• [Structured page parsing data]
════════════════════

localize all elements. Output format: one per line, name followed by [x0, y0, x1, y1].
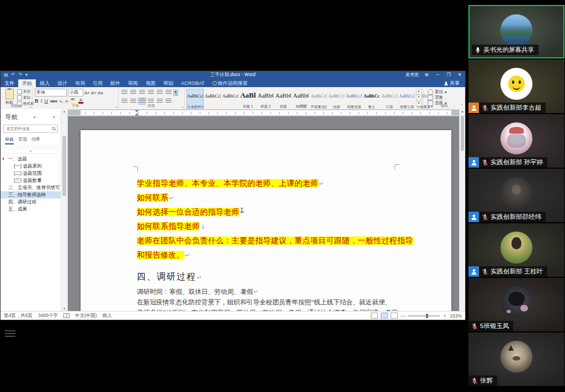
tab-acrobat[interactable]: ACROBAT: [177, 79, 209, 87]
styles-scroll-up-icon[interactable]: ▲: [416, 89, 422, 94]
zoom-slider-knob[interactable]: [426, 314, 428, 318]
nav-heading-item[interactable]: 二、立项书、推荐书填写: [1, 184, 61, 191]
nav-tab-pages[interactable]: 页面: [18, 136, 27, 144]
web-layout-icon[interactable]: [391, 313, 398, 319]
zoom-slider[interactable]: [408, 315, 440, 316]
italic-button[interactable]: I: [41, 98, 42, 104]
paragraph-dialog-launcher-icon[interactable]: ↘: [181, 105, 184, 109]
tab-view[interactable]: 视图: [142, 79, 159, 87]
document-canvas[interactable]: 学业指导老师、本专业、本学院的老师、上课的老师↵ 如何联系↵ 如何选择一位合适的…: [68, 116, 459, 311]
horizontal-ruler[interactable]: [68, 109, 459, 116]
document-heading[interactable]: 四、调研过程↵: [137, 271, 203, 283]
collapse-ribbon-icon[interactable]: ⌃: [460, 104, 463, 108]
participant-tile[interactable]: 实践创新部李吉超: [468, 60, 564, 113]
nav-heading-item[interactable]: (二) 选题范围: [1, 170, 61, 177]
expand-caret-icon[interactable]: [2, 157, 6, 160]
participant-tile[interactable]: 实践创新部 王桂叶: [468, 223, 564, 277]
nav-scroll-up-hint[interactable]: ▲: [4, 148, 57, 154]
language-indicator[interactable]: 中文(中国): [75, 313, 97, 319]
page-indicator[interactable]: 第4页，共5页: [4, 313, 33, 319]
nav-scrollbar-thumb[interactable]: [62, 136, 66, 196]
nav-close-icon[interactable]: ✕: [51, 115, 57, 120]
document-scrollbar[interactable]: ▲: [459, 109, 465, 311]
show-hide-marks-button[interactable]: ¶: [174, 90, 178, 95]
read-mode-icon[interactable]: [371, 313, 378, 319]
account-name[interactable]: 吴书光: [406, 72, 419, 78]
nav-heading-item[interactable]: (一) 选题原则: [1, 163, 61, 170]
copy-button[interactable]: 复制: [17, 95, 34, 100]
restore-button[interactable]: ❐: [445, 72, 452, 77]
qat-dropdown-icon[interactable]: ▾: [25, 73, 28, 77]
scroll-up-icon[interactable]: ▲: [460, 110, 465, 113]
superscript-button[interactable]: x²: [65, 99, 68, 103]
zoom-level[interactable]: 153%: [450, 313, 462, 319]
clipboard-dialog-launcher-icon[interactable]: ↘: [29, 105, 31, 109]
nav-options-icon[interactable]: ▾: [32, 115, 38, 120]
proofing-icon[interactable]: [63, 313, 70, 318]
document-text-line[interactable]: 调研时间：寒假、双休日、劳动周、暑假↵: [137, 288, 259, 297]
first-line-indent-marker[interactable]: [135, 110, 139, 112]
print-layout-icon[interactable]: [381, 313, 388, 319]
nav-heading-item[interactable]: (三) 选题数量: [1, 177, 61, 184]
nav-tab-results[interactable]: 结果: [31, 136, 40, 144]
tab-design[interactable]: 设计: [54, 79, 71, 87]
document-text-line[interactable]: 如何选择一位合适的指导老师↵: [137, 207, 245, 218]
underline-button[interactable]: U: [45, 98, 49, 104]
multilevel-list-button[interactable]: [138, 89, 146, 95]
close-button[interactable]: ✕: [456, 72, 463, 77]
hanging-indent-marker[interactable]: [135, 113, 139, 116]
document-text-line[interactable]: 学业指导老师、本专业、本学院的老师、上课的老师↵: [137, 179, 324, 189]
document-text-line[interactable]: 老师在团队中会负责什么：主要是指导建议，重点项目可跟随，一般性过程指导: [137, 236, 414, 246]
redo-icon[interactable]: ↷: [18, 73, 22, 77]
bullets-button[interactable]: [121, 89, 128, 95]
nav-search-box[interactable]: [3, 125, 58, 133]
grow-font-button[interactable]: A˄: [84, 90, 90, 95]
increase-indent-button[interactable]: [156, 89, 163, 95]
tab-tell-me[interactable]: 操作说明搜索: [209, 79, 252, 87]
tab-review[interactable]: 审阅: [124, 79, 142, 87]
styles-scroll-down-icon[interactable]: ▼: [416, 95, 422, 100]
document-page[interactable]: 学业指导老师、本专业、本学院的老师、上课的老师↵ 如何联系↵ 如何选择一位合适的…: [81, 130, 451, 311]
tab-file[interactable]: 文件: [1, 79, 18, 87]
numbering-button[interactable]: [130, 89, 137, 95]
meeting-float-menu-icon[interactable]: [4, 329, 15, 338]
nav-scrollbar[interactable]: ▲ ▼: [61, 109, 68, 311]
find-button[interactable]: 查找 ▾: [428, 89, 447, 95]
cut-button[interactable]: 剪切: [17, 89, 34, 94]
font-size-select[interactable]: 小四: [68, 89, 83, 96]
tab-home[interactable]: 开始: [18, 79, 36, 87]
participant-tile[interactable]: 实践创新部 孙宇婷: [468, 114, 564, 168]
scroll-down-icon[interactable]: ▼: [61, 307, 67, 310]
font-dialog-launcher-icon[interactable]: ↘: [115, 105, 118, 109]
decrease-indent-button[interactable]: [147, 89, 154, 95]
nav-tab-headings[interactable]: 标题: [5, 136, 14, 144]
font-color-button[interactable]: A: [78, 98, 83, 104]
font-name-select[interactable]: 宋体: [35, 89, 67, 96]
participant-tile-sharing[interactable]: 吴书光的屏幕共享: [468, 5, 564, 58]
sort-button[interactable]: [165, 89, 172, 95]
nav-heading-item[interactable]: 五、成果: [1, 206, 61, 213]
tab-insert[interactable]: 插入: [36, 79, 54, 87]
styles-dialog-launcher-icon[interactable]: ↘: [419, 105, 422, 109]
document-text-line[interactable]: 和报告修改。↵: [137, 250, 190, 261]
insert-mode-indicator[interactable]: 插入: [103, 313, 112, 319]
tab-mailings[interactable]: 邮件: [106, 79, 124, 87]
subscript-button[interactable]: x₂: [60, 99, 63, 103]
participant-tile[interactable]: 实践创新部邵经纬: [468, 169, 564, 222]
nav-heading-item[interactable]: 一、选题: [1, 155, 61, 163]
change-case-button[interactable]: Aa: [98, 90, 103, 95]
bold-button[interactable]: B: [35, 98, 39, 104]
zoom-out-button[interactable]: —: [401, 313, 405, 319]
document-text-line[interactable]: 在新冠疫情常态化防控背景下，组织和引导全校团员青年按照“线上线下结合、就近就便、: [137, 298, 391, 307]
participant-tile[interactable]: 张辉: [468, 332, 564, 386]
tab-references[interactable]: 引用: [89, 79, 106, 87]
paste-button[interactable]: 粘贴: [3, 89, 16, 105]
nav-search-input[interactable]: [6, 126, 52, 131]
undo-icon[interactable]: ↶: [12, 73, 15, 77]
zoom-in-button[interactable]: +: [443, 313, 447, 319]
document-scrollbar-thumb[interactable]: [461, 116, 464, 151]
tab-layout[interactable]: 布局: [71, 79, 89, 87]
strikethrough-button[interactable]: abc: [50, 99, 57, 104]
nav-heading-item[interactable]: 四、调研过程: [1, 198, 61, 206]
shrink-font-button[interactable]: A˅: [91, 90, 97, 95]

════════════════════

• [Directions for this task] Copy out all the entries exactly. Images stay out of the copy.

• [Output for this exercise]
localize all elements. Output format: one per line, name followed by [x0, y0, x1, y1].
tab-acrobat[interactable]: ACROBAT: [177, 79, 209, 87]
styles-scroll-up-icon[interactable]: ▲: [416, 89, 422, 94]
zoom-slider-knob[interactable]: [426, 314, 428, 318]
nav-heading-item[interactable]: 二、立项书、推荐书填写: [1, 184, 61, 191]
nav-tab-pages[interactable]: 页面: [18, 136, 27, 144]
web-layout-icon[interactable]: [391, 313, 398, 319]
zoom-slider[interactable]: [408, 315, 440, 316]
italic-button[interactable]: I: [41, 98, 42, 104]
paragraph-dialog-launcher-icon[interactable]: ↘: [181, 105, 184, 109]
tab-view[interactable]: 视图: [142, 79, 159, 87]
document-canvas[interactable]: 学业指导老师、本专业、本学院的老师、上课的老师↵ 如何联系↵ 如何选择一位合适的…: [68, 116, 459, 311]
horizontal-ruler[interactable]: [68, 109, 459, 116]
document-heading[interactable]: 四、调研过程↵: [137, 271, 203, 283]
collapse-ribbon-icon[interactable]: ⌃: [460, 104, 463, 108]
participant-tile[interactable]: 实践创新部李吉超: [468, 60, 564, 113]
nav-heading-item[interactable]: (二) 选题范围: [1, 170, 61, 177]
expand-caret-icon[interactable]: [2, 157, 6, 160]
participant-tile[interactable]: 实践创新部 王桂叶: [468, 223, 564, 277]
nav-scroll-up-hint[interactable]: ▲: [4, 148, 57, 154]
language-indicator[interactable]: 中文(中国): [75, 313, 97, 319]
page-indicator[interactable]: 第4页，共5页: [4, 313, 33, 319]
nav-scrollbar-thumb[interactable]: [62, 136, 66, 196]
nav-close-icon[interactable]: ✕: [51, 115, 57, 120]
document-scrollbar[interactable]: ▲: [459, 109, 465, 311]
show-hide-marks-button[interactable]: ¶: [174, 90, 178, 95]
read-mode-icon[interactable]: [371, 313, 378, 319]
account-name[interactable]: 吴书光: [406, 72, 419, 78]
nav-heading-item[interactable]: (一) 选题原则: [1, 163, 61, 170]
copy-button[interactable]: 复制: [17, 95, 34, 100]
restore-button[interactable]: ❐: [445, 72, 452, 77]
qat-dropdown-icon[interactable]: ▾: [25, 73, 28, 77]
scroll-up-icon[interactable]: ▲: [460, 110, 465, 113]
superscript-button[interactable]: x²: [65, 99, 68, 103]
zoom-level[interactable]: 153%: [450, 313, 462, 319]
clipboard-dialog-launcher-icon[interactable]: ↘: [29, 105, 31, 109]
nav-options-icon[interactable]: ▾: [32, 115, 38, 120]
proofing-icon[interactable]: [63, 313, 70, 318]
document-text-line[interactable]: 调研时间：寒假、双休日、劳动周、暑假↵: [137, 288, 259, 297]
first-line-indent-marker[interactable]: [135, 110, 139, 112]
print-layout-icon[interactable]: [381, 313, 388, 319]
nav-heading-item[interactable]: (三) 选题数量: [1, 177, 61, 184]
nav-tab-results[interactable]: 结果: [31, 136, 40, 144]
tab-design[interactable]: 设计: [54, 79, 71, 87]
document-text-line[interactable]: 如何选择一位合适的指导老师↵: [137, 207, 245, 218]
underline-button[interactable]: U: [45, 98, 49, 104]
multilevel-list-button[interactable]: [138, 89, 146, 95]
close-button[interactable]: ✕: [456, 72, 463, 77]
hanging-indent-marker[interactable]: [135, 113, 139, 116]
document-text-line[interactable]: 学业指导老师、本专业、本学院的老师、上课的老师↵: [137, 179, 324, 189]
document-text-line[interactable]: 老师在团队中会负责什么：主要是指导建议，重点项目可跟随，一般性过程指导: [137, 236, 414, 246]
redo-icon[interactable]: ↷: [18, 73, 22, 77]
bullets-button[interactable]: [121, 89, 128, 95]
nav-search-box[interactable]: [3, 125, 58, 133]
grow-font-button[interactable]: A˄: [84, 90, 90, 95]
increase-indent-button[interactable]: [156, 89, 163, 95]
tab-tell-me[interactable]: 操作说明搜索: [209, 79, 252, 87]
tab-review[interactable]: 审阅: [124, 79, 142, 87]
styles-scroll-down-icon[interactable]: ▼: [416, 95, 422, 100]
document-page[interactable]: 学业指导老师、本专业、本学院的老师、上课的老师↵ 如何联系↵ 如何选择一位合适的…: [81, 130, 451, 311]
tab-file[interactable]: 文件: [1, 79, 18, 87]
numbering-button[interactable]: [130, 89, 137, 95]
meeting-float-menu-icon[interactable]: [4, 329, 15, 338]
nav-scrollbar[interactable]: ▲ ▼: [61, 109, 68, 311]
find-button[interactable]: 查找 ▾: [428, 89, 447, 95]
cut-button[interactable]: 剪切: [17, 89, 34, 94]
font-size-select[interactable]: 小四: [68, 89, 83, 96]
tab-home[interactable]: 开始: [18, 79, 36, 87]
participant-tile[interactable]: 实践创新部 孙宇婷: [468, 114, 564, 168]
scroll-down-icon[interactable]: ▼: [61, 307, 67, 310]
font-dialog-launcher-icon[interactable]: ↘: [115, 105, 118, 109]
decrease-indent-button[interactable]: [147, 89, 154, 95]
nav-tab-headings[interactable]: 标题: [5, 136, 14, 144]
font-color-button[interactable]: A: [78, 98, 83, 104]
font-name-select[interactable]: 宋体: [35, 89, 67, 96]
participant-tile-sharing[interactable]: 吴书光的屏幕共享: [468, 5, 564, 58]
sort-button[interactable]: [165, 89, 172, 95]
nav-heading-item[interactable]: 五、成果: [1, 206, 61, 213]
tab-insert[interactable]: 插入: [36, 79, 54, 87]
styles-dialog-launcher-icon[interactable]: ↘: [419, 105, 422, 109]
document-text-line[interactable]: 和报告修改。↵: [137, 250, 190, 261]
insert-mode-indicator[interactable]: 插入: [103, 313, 112, 319]
tab-mailings[interactable]: 邮件: [106, 79, 124, 87]
subscript-button[interactable]: x₂: [60, 99, 63, 103]
participant-tile[interactable]: 实践创新部邵经纬: [468, 169, 564, 222]
nav-heading-item[interactable]: 一、选题: [1, 155, 61, 163]
change-case-button[interactable]: Aa: [98, 90, 103, 95]
bold-button[interactable]: B: [35, 98, 39, 104]
zoom-out-button[interactable]: —: [401, 313, 405, 319]
document-text-line[interactable]: 在新冠疫情常态化防控背景下，组织和引导全校团员青年按照“线上线下结合、就近就便、: [137, 298, 391, 307]
participant-tile[interactable]: 张辉: [468, 332, 564, 386]
tab-references[interactable]: 引用: [89, 79, 106, 87]
paste-button[interactable]: 粘贴: [3, 89, 16, 105]
nav-search-input[interactable]: [6, 126, 52, 131]
undo-icon[interactable]: ↶: [12, 73, 15, 77]
zoom-in-button[interactable]: +: [443, 313, 447, 319]
document-scrollbar-thumb[interactable]: [461, 116, 464, 151]
tab-layout[interactable]: 布局: [71, 79, 89, 87]
strikethrough-button[interactable]: abc: [50, 99, 57, 104]
nav-heading-item[interactable]: 四、调研过程: [1, 198, 61, 206]
shrink-font-button[interactable]: A˅: [91, 90, 97, 95]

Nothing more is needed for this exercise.